When you first open the two boxes, you’ll probably set the largest panels on the floor and spread the small bags of hardware nearby.The instruction sheet lists pieces by letter, and you’ll find that matching screws, dowels and cam locks to their labeled holes speeds things up more than trial-and-error. Expect the long back panel, two side panels, the bench/seat panel, a couple of fixed shelves and the cabinet door to be the heaviest items; the bags hold hooks, hinges, small screws and an anti‑tip bracket. Laying everything out so you can see the part letters saves a lot of back-and-forth as you work through the steps.
| Part | How it fits into assembly |
|---|---|
| Bench/seat panel | Base of the unit; fastened to side panels early on |
| side panels | Form the vertical supports where shelves and hooks attach |
| Back panel | Stabilizes the frame and hides fasteners once installed |
| Cabinet door & hinges | Mounted near the lower section; hinges align to pre-drilled holes |
| Hooks (6) | Affix across the top rail; often require short screws provided |
| Hardware bags & anti‑tip kit | Cam locks, dowels, screws, and the wall bracket for securing upright |
Assembly typically follows a predictable sequence: attach the bench to the side panels, slide or fix the interior shelves, fasten the back panel, then add the door, hooks and trim. The pre-drilled holes and cam-lock fasteners line up in most cases, though you may nudge a panel or tap a dowel gently to get perfect alignment. You’ll find that tightening cam locks until they sit snug — rather than forcing them — helps keep edges flush; people frequently enough reach for a power driver to speed the process but then back off to finish screws by hand to avoid stripping the fittings. Once upright, it’s common to enlist a second person to steady the piece while you attach the anti‑tip bracket to the wall and to the unit.

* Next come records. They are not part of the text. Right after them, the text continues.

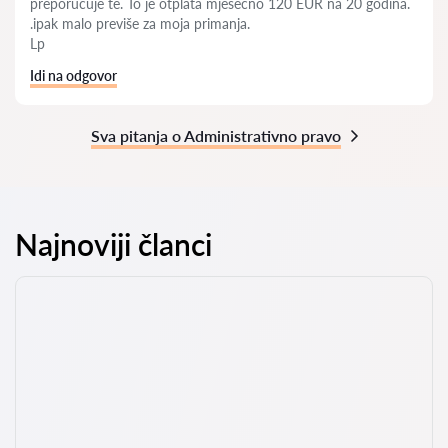
preporučuje te. To je otplata mjesečno 120 EUR na 20 godina.
.ipak malo previše za moja primanja.
Lp
Idi na odgovor
Sva pitanja o Administrativno pravo
Najnoviji članci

Routine upkeep is straightforward and mostly about checks and light cleaning. Wipe everyday dust and puddles away with a damp cloth; avoid saturating joints.Over time you’ll notice screws and cam locks can loosen a bit with normal use,so a quick run-through with the provided hex key or a screwdriver every few months tends to keep doors aligned and the bench feeling firm.Hinges can be nudged to correct a slight sag, and the hooks may shift or loosen if frequently loaded — a quick retighten returns them to alignment. Small scuffs on painted or veneered surfaces usually respond to gentle cleaning or a touch-up marker; for some households, checking the wall attachment after moving heavy items in and out of the cabinet becomes part of the monthly rhythm.

How It Lives in the Space
After a few weeks you stop thinking of it as an addition and more as a place where things happen in regular household rhythms—coats hang, bags are dropped, and a quick seat is taken without ceremony. With the Wood Hall Tree Entryway Bench with Storage Cabinet, 6 Hooks Coat Racks for Entrance, Hallway White in place, you notice how the corner is used differently and how people move through the doorway over time. the seat finds its familiar give, edges pick up faint marks, and those small signs of use settle into the surface as everyday wear.It simply stays.